Here is a sincere and traditional melodrama that opens with a brief sequence that slightly wrongfoots the audience: a small child running at night through a setting that calls to mind little Danny in the hedge maze in The Shining. But this is no horror movie; there is past trauma and tragedy a-plenty, but for the most part, this is a warm-hearted drama that plays out like a modern Mr Chips story.

Based on the real life of the protagonist Nate (Nicholas Hamilton), a delinquent youth in 1980s America, the film’s focus is on his relationship with drama teacher Mr Deen (Jared Harris); Deen is a likable but lonely man whose tendency to generosity reaches its apogee when he takes on Nate as a personal project after a series of bad choices by the troubled teen. Deen reveals at one point that as a youngster he harboured acting ambitions, with James Dean a particular touchstone, and indeed the film could almost be a Dean movie – Nate’s fondness for leather jackets and emotional outbursts strike a familiar note.
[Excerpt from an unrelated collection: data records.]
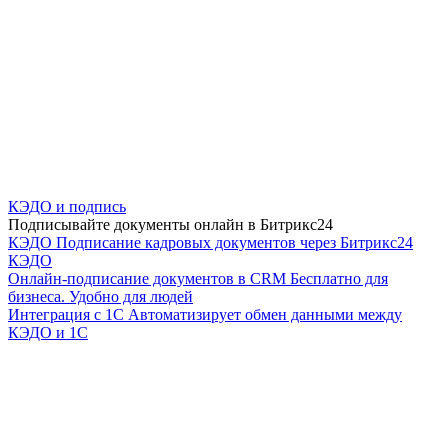
КЭДО и подпись
Подписывайте документы онлайн в Битрикс24
КЭДО
Подписание кадровых документов через Битрикс24
КЭДО
Онлайн-подписание документов в CRM
Бесплатно для
бизнеса. Удобно для людей
Интеграция с 1С
Автоматизирует обмен данными между
КЭДО и 1С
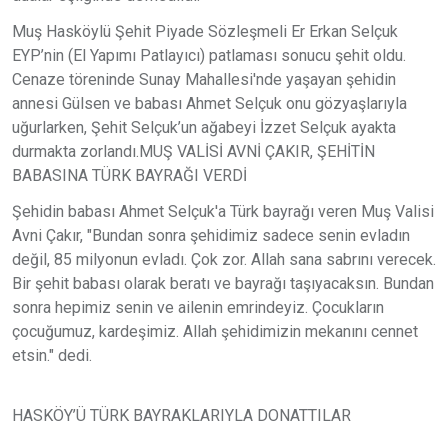
Muş Hasköylü Şehit Piyade Sözleşmeli Er Erkan Selçuk
EYP’nin (El Yapımı Patlayıcı) patlaması sonucu şehit oldu.
Cenaze töreninde Sunay Mahallesi'nde yaşayan şehidin
annesi Gülsen ve babası Ahmet Selçuk onu gözyaşlarıyla
uğurlarken, Şehit Selçuk’un ağabeyi İzzet Selçuk ayakta
durmakta zorlandı.MUŞ VALİSİ AVNİ ÇAKIR, ŞEHİTİN
BABASINA TÜRK BAYRAĞI VERDİ
Şehidin babası Ahmet Selçuk'a Türk bayrağı veren Muş Valisi
Avni Çakır, "Bundan sonra şehidimiz sadece senin evladın
değil, 85 milyonun evladı. Çok zor. Allah sana sabrını verecek.
Bir şehit babası olarak beratı ve bayrağı taşıyacaksın. Bundan
sonra hepimiz senin ve ailenin emrindeyiz. Çocukların
çocuğumuz, kardeşimiz. Allah şehidimizin mekanını cennet
etsin." dedi.
HASKÖY’Ü TÜRK BAYRAKLARIYLA DONATTILAR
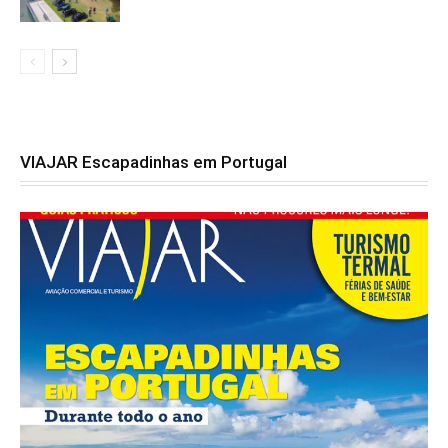
VIAJAR Escapadinhas em Portugal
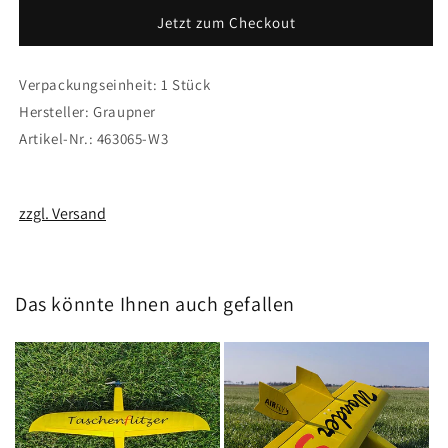
Pilotenbüste
Pilotenbüste
Jetzt zum Checkout
Jet
Jet
Verpackungseinheit: 1 Stück
Hersteller: Graupner
Artikel-Nr.: 463065-W3
zzgl. Versand
Das könnte Ihnen auch gefallen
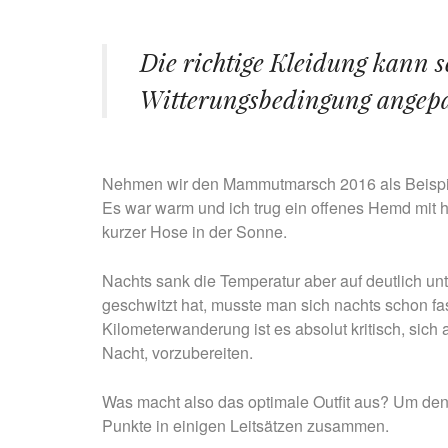
Die richtige Kleidung kann s
Witterungsbedingung angepa
Nehmen wir den Mammutmarsch 2016 als Beispie
Es war warm und ich trug ein offenes Hemd mit 
kurzer Hose in der Sonne.
Nachts sank die Temperatur aber auf deutlich unt
geschwitzt hat, musste man sich nachts schon fas
Kilometerwanderung ist es absolut kritisch, sich
Nacht, vorzubereiten.
Was macht also das optimale Outfit aus? Um den 
Punkte in einigen Leitsätzen zusammen.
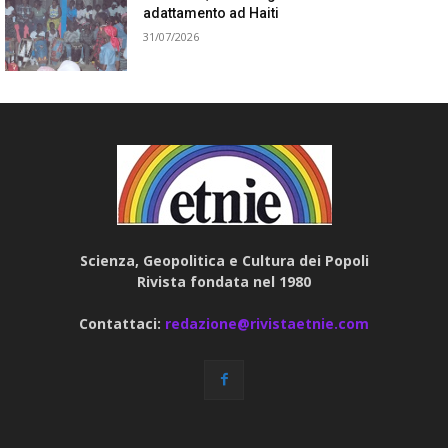
adattamento ad Haiti
31/07/2026
Scienza, Geopolitica e Cultura dei Popoli
Rivista fondata nel 1980
Contattaci:
redazione@rivistaetnie.com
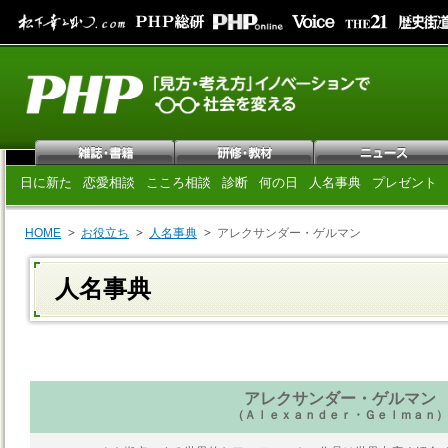
日に新た
恋愛相談
こころ相談
診断
何の日
人名事典
プレゼント
HOME
お役立ち
人名事典
アレクサンダー・ゲルマン
人名事典
アレクサンダー・ゲルマン
（Ａｌｅｘａｎｄｅｒ・Ｇｅｌｍａｎ）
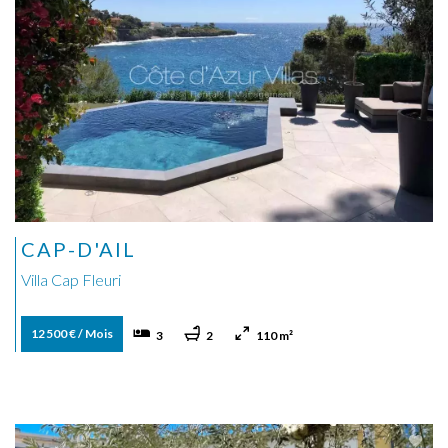
CAP-D'AIL
Villa Cap Fleuri
12 500 € / Mois
3
2
110 m²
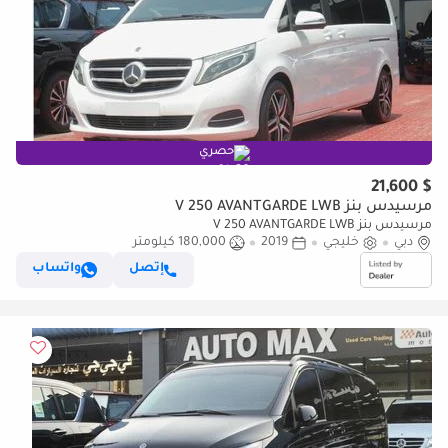
حصري
$ 21,600
مرسيدس بنز V 250 AVANTGARDE LWB
مرسيدس بنز V 250 AVANTGARDE LWB
دبي
خليجي
2019
180,000 كيلومتر
إتصل
واتساب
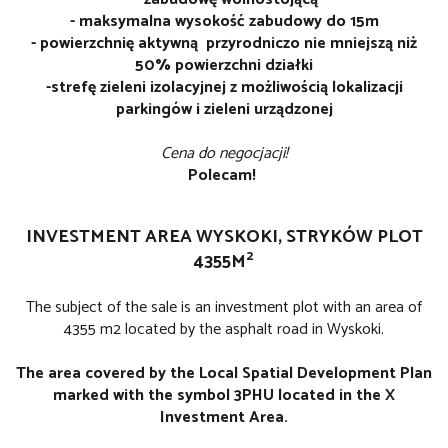
- maksymalna wysokość zabudowy do 15m
- powierzchnię aktywną przyrodniczo nie mniejszą niż
50% powierzchni działki
-strefę zieleni izolacyjnej z możliwością lokalizacji
parkingów i zieleni urządzonej
Cena do negocjacji!
Polecam!
INVESTMENT AREA WYSKOKI, STRYKÓW PLOT
2
4355M
The subject of the sale is an investment plot with an area of
4355 m2 located by the asphalt road in Wyskoki.
The area covered by the Local Spatial Development Plan
marked with the symbol 3PHU located in the X
Investment Area.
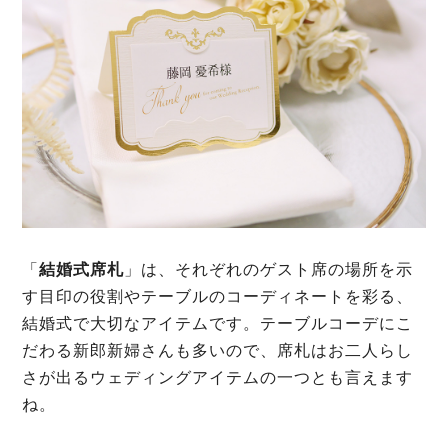
「
結婚式席札
」は、それぞれのゲスト席の場所を示
す目印の役割やテーブルのコーディネートを彩る、
結婚式で大切なアイテムです。テーブルコーデにこ
だわる新郎新婦さんも多いので、席札はお二人らし
さが出るウェディングアイテムの一つとも言えます
ね。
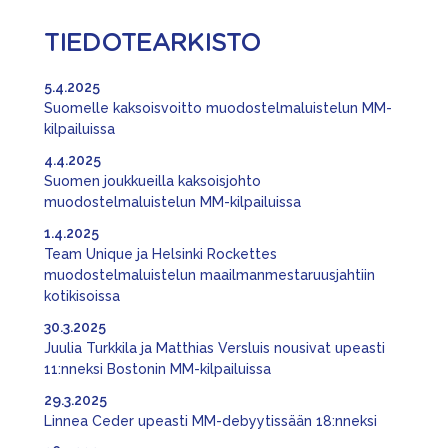
TIEDOTEARKISTO
5.4.2025
Suomelle kaksoisvoitto muodostelmaluistelun MM-
kilpailuissa
4.4.2025
Suomen joukkueilla kaksoisjohto
muodostelmaluistelun MM-kilpailuissa
1.4.2025
Team Unique ja Helsinki Rockettes
muodostelmaluistelun maailmanmestaruusjahtiin
kotikisoissa
30.3.2025
Juulia Turkkila ja Matthias Versluis nousivat upeasti
11:nneksi Bostonin MM-kilpailuissa
29.3.2025
Linnea Ceder upeasti MM-debyytissään 18:nneksi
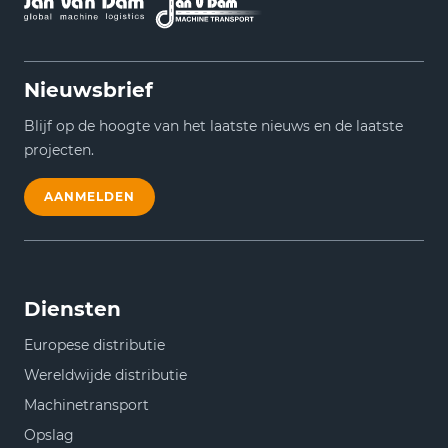
Nieuwsbrief
Blijf op de hoogte van het laatste nieuws en de laatste
projecten.
AANMELDEN
Diensten
Europese distributie
Wereldwijde distributie
Machinetransport
Opslag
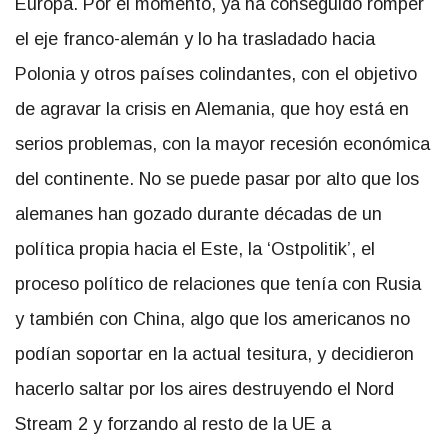
Europa. Por el momento, ya ha conseguido romper
el eje franco-alemán y lo ha trasladado hacia
Polonia y otros países colindantes, con el objetivo
de agravar la crisis en Alemania, que hoy está en
serios problemas, con la mayor recesión económica
del continente. No se puede pasar por alto que los
alemanes han gozado durante décadas de un
política propia hacia el Este, la ‘Ostpolitik’, el
proceso político de relaciones que tenía con Rusia
y también con China, algo que los americanos no
podían soportar en la actual tesitura, y decidieron
hacerlo saltar por los aires destruyendo el Nord
Stream 2 y forzando al resto de la UE a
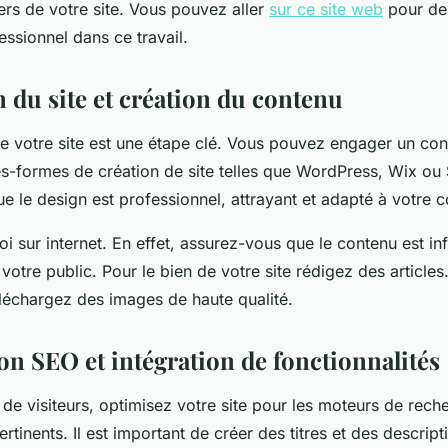
iers de votre site. Vous pouvez aller
sur ce site web
pour de
ssionnel dans ce travail.
 du site et création du contenu
e votre site est une étape clé. Vous pouvez engager un co
tes-formes de création de site telles que WordPress, Wix o
 le design est professionnel, attrayant et adapté à votre c
oi sur internet. En effet, assurez-vous que le contenu est info
otre public. Pour le bien de votre site rédigez des articles
éléchargez des images de haute qualité.
on SEO et intégration de fonctionnalités
s de visiteurs, optimisez votre site pour les moteurs de reche
rtinents. Il est important de créer des titres et des descript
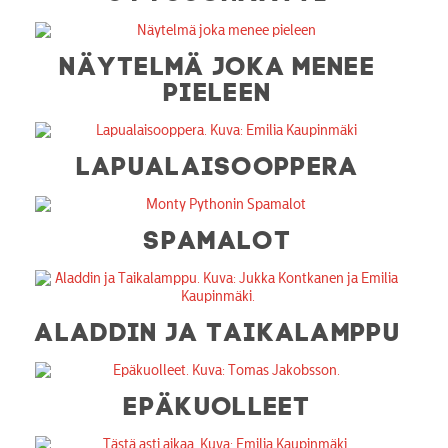
NÄYTELMÄ JOKA MENEE
PIELEEN
LAPUALAISOOPPERA
SPAMALOT
ALADDIN JA TAIKALAMPPU
EPÄKUOLLEET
True, Nate’s refusal to take no for an answer when rejected by his girlfriend strikes a slightly sour note, and it’s interesting that when more of his backstory is finally revealed, Brave the Dark doesn’t seek to push any generational parables. However, it’s to the film’s credit all round that while it functions as a fairly broad-brush drama with plenty of heightened emotion and sentimental moments, it never becomes a didactic message movie – it’s too rooted in personal dynamics. After all, it comes from a personal place: the script is co-written by the real-life Nate, and it’s a lovely tribute to the actual Mr Deen, who died in 2016. It’s a shame he never got to see Harris’s take on him, because, as ever with Harris, it’s a really fine performance.

● Brave the Dark is on digital platforms from 15 September.